Voters in this racially diverse city decide Tuesday whether to end affirmative action.

In a key test of voter sentiment on affirmative action, Houstonians head to the polls on Tuesday to consider abolishing a city program that helps women- and minority-owned businesses get municipal contracts.

The vote is being watched closely nationwide as the first major anti-affirmative-action effort since California's landmark Proposition 209 outlawed racial and gender preferences last year. Currently 26 states and countless municipalities are mulling over variations of the plan. The outcome not only will shape the emerging national debate over preferences but also, residents here point out, how the world views Houston.

"This is a defining moment in the city of Houston," says Jew Don Boney, a black City Council member and firebrand minister. "Literally, the soul of our city is at stake. We should not equivocate to partisan outside forces that would divide us and destroy all that this city has become."

With its relatively tranquil race relations and rapidly improving economy, Houston may seem an unlikely staging ground for the next voter-driven effort to abolish affirmative action.

Not so for Edward Blum, an investment broker and former congressional candidate, who conceived and bankrolled the Houston Civil Rights Initiative with the help of key architects of the California initiative.

Dubbed "Son of 209," Mr. Blum's initiative would amend the city charter to outlaw discrimination in city contracting and employment.

"Any program establishing quotas and preferences for one group necessarily discriminates against another group that is not granted a preference," Blum says. "Racial discrimination and racial preferences are merely different sides of the same coin."

Businessman vs. mayor

In his campaign, Blum has been careful to assemble a coalition of supporters from various backgrounds and ethnicities. However, the articulate and erudite Blum is unquestionably the singular force driving the issue.

That position sets him squarely in opposition to Houston Mayor Bob Lanier, a six-year incumbent with an approval rating that hasn't dipped below 80 percent - and the man responsible for drafting the city's current affirmative-action program.

For Mr. Lanier the goals-oriented program is emblematic of the value placed on diversity that's the backbone of Houston race relations.

"You would be telling Anglo men - contractors who look like me - that they don't even have to try to find a minority- or women-owned firm that could do some of that business. They wouldn't even have to look.
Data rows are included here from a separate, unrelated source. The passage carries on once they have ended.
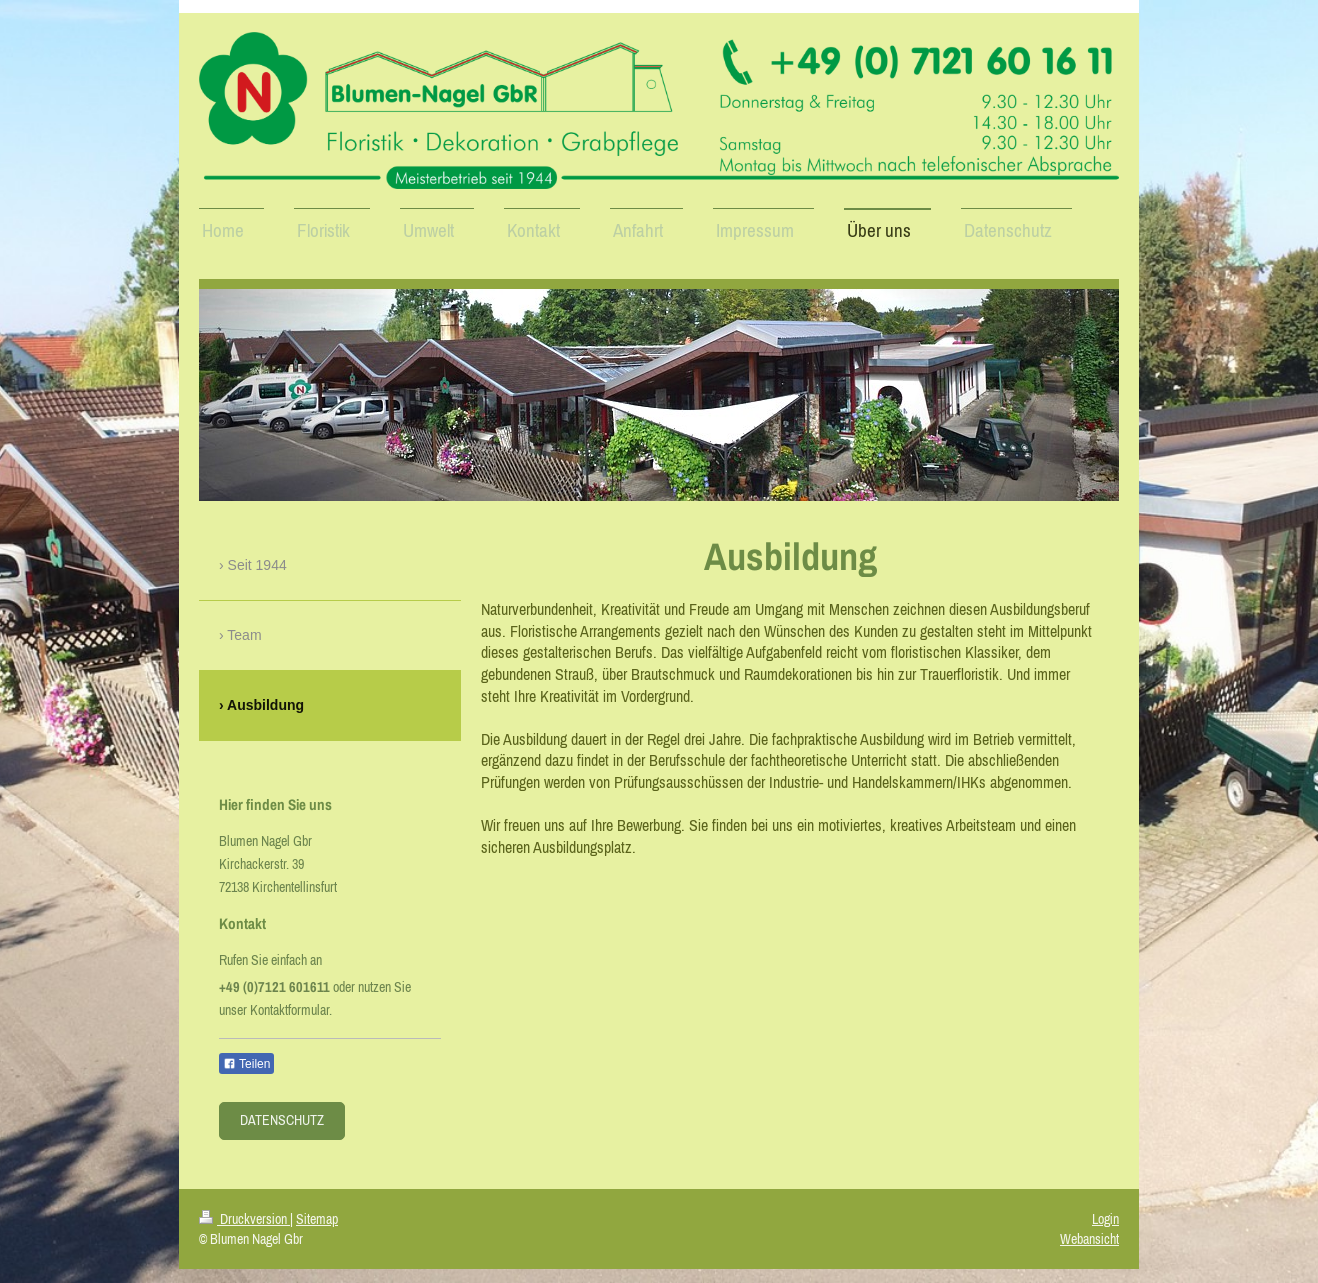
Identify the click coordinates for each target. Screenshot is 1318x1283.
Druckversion (244, 1219)
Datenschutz (282, 1120)
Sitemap (317, 1219)
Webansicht (1089, 1239)
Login (1105, 1219)
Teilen (246, 1064)
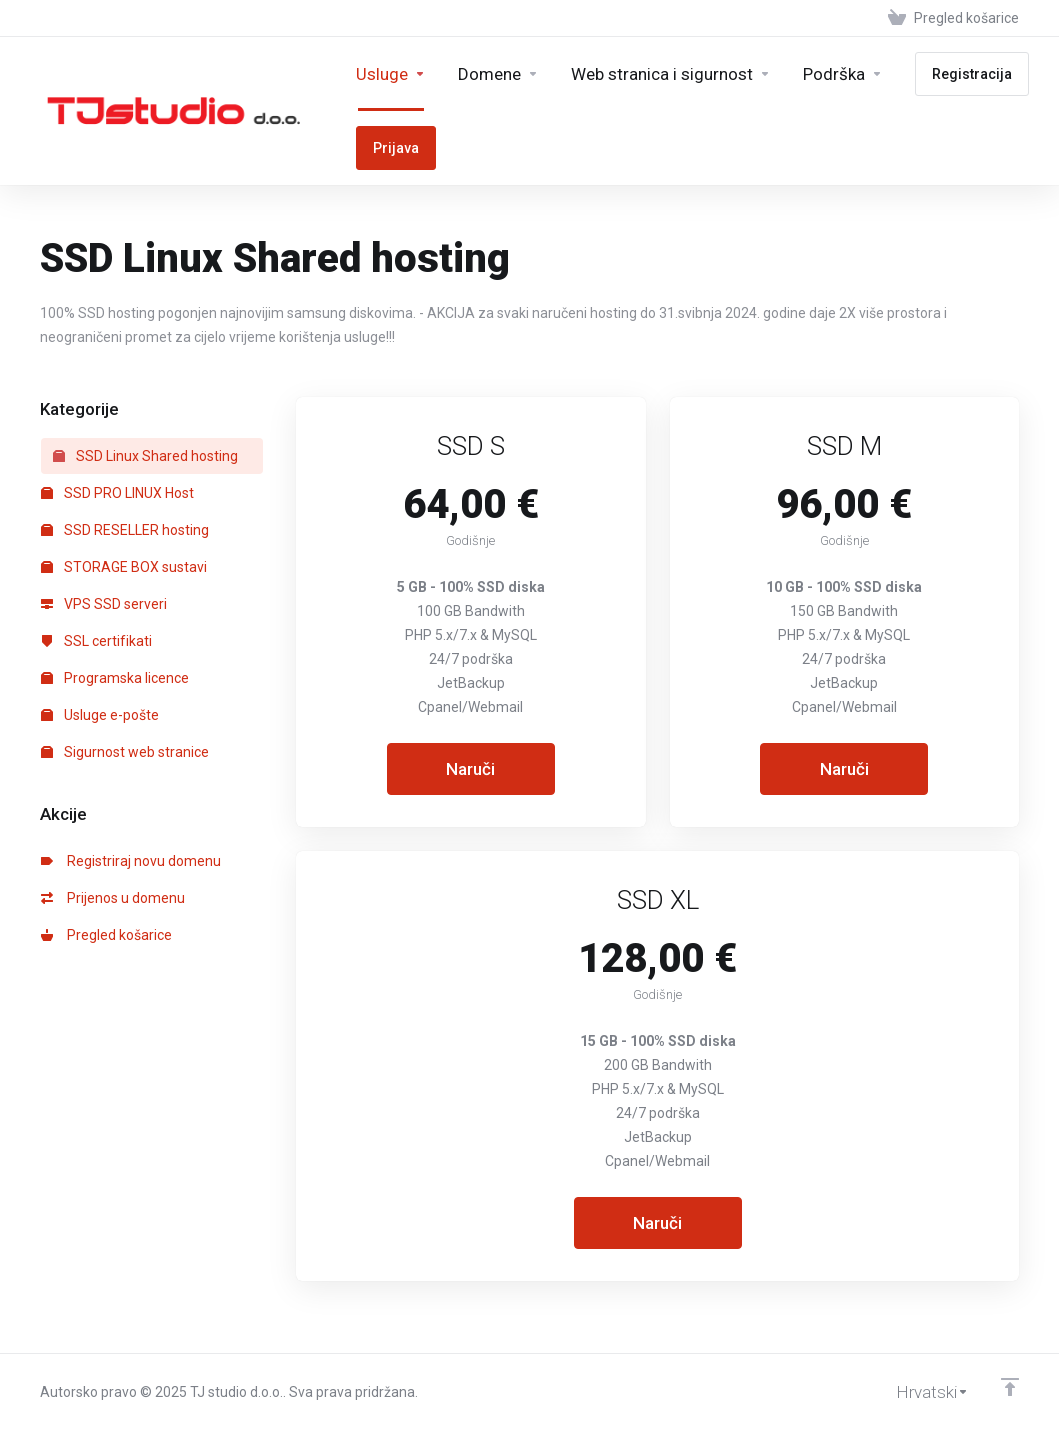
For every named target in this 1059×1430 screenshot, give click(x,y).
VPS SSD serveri (104, 604)
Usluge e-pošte (100, 715)
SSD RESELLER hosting (125, 530)
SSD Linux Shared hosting (145, 456)
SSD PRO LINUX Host (117, 493)
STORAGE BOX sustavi (124, 567)
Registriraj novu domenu (131, 861)
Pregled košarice (106, 935)
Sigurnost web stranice (125, 752)
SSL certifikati (96, 641)
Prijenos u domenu (113, 898)
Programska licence (115, 678)
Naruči (470, 769)
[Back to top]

That is a tragedy."

The program crafted by Lanier and passed in 1995 requires a good-faith effort by prime contractors to include minority- and woman-owned firms.

$1 billion a year at stake

Much is at stake beyond issues of image and diversity, however. The city awards about $1 billion in contracts a year. Among Blum's supporters are many prominent, Anglo, male-owned companies, who claim the city's zealous enforcement of its "voluntary goals" program at times resembles enforced quotas.

But prior to the first affirmative-action contracting program in 1984, about 95 percent of city contracts went to firms owned by Anglo men. Under the current program, these firms receive 80 percent of city contracting.

Demographically, the city of Houston is 40.6 percent Anglo, 27.4 percent black, 27.6 percent Hispanic, and 3.9 percent Asian.

When Lanier muscled his affirmative-action program through City Council two years ago, he fought off efforts from black leaders to cut white women from the program and deferred efforts to include the disabled. At the time, the city's program bucked a prevailing national trend toward abolishing affirmative action.

In the two years since, that force has grown even stronger, says Roger Pilon, of the Cato Institute in Washington, D.C. "And at the end of the day, most people understand that it is simply wrong for government, which belongs to all the people, to favor some of the people at the expense of other people," Mr. Pilon says.

Whatever the result in Houston - polls show the outcome hard to predict - the affirmative-action issue is expected to march on. Both the US Supreme Court and federal lawmakers are soon expected to wade into the affirmative action debate.

"These programs are being abolished by the courts. They will eventually be outlawed by Congress," Blum says. "The passage of [the Houston plan] will restore our city to the long-abandoned ideals of a color-blind society."

Lanier, a wealthy Anglo developer, admits he never gave the issue much thought before coming to office. He says ensuring women and minorities an economic stake in Houston's prosperity is key to the city's future and place in the world.

"We don't need lessons in race relations from California," Lanier says. "This relates to something I believe with every fiber of my body - that this city needs this program. It is vital to our well-being, and to throw it away now would be a terrible thing."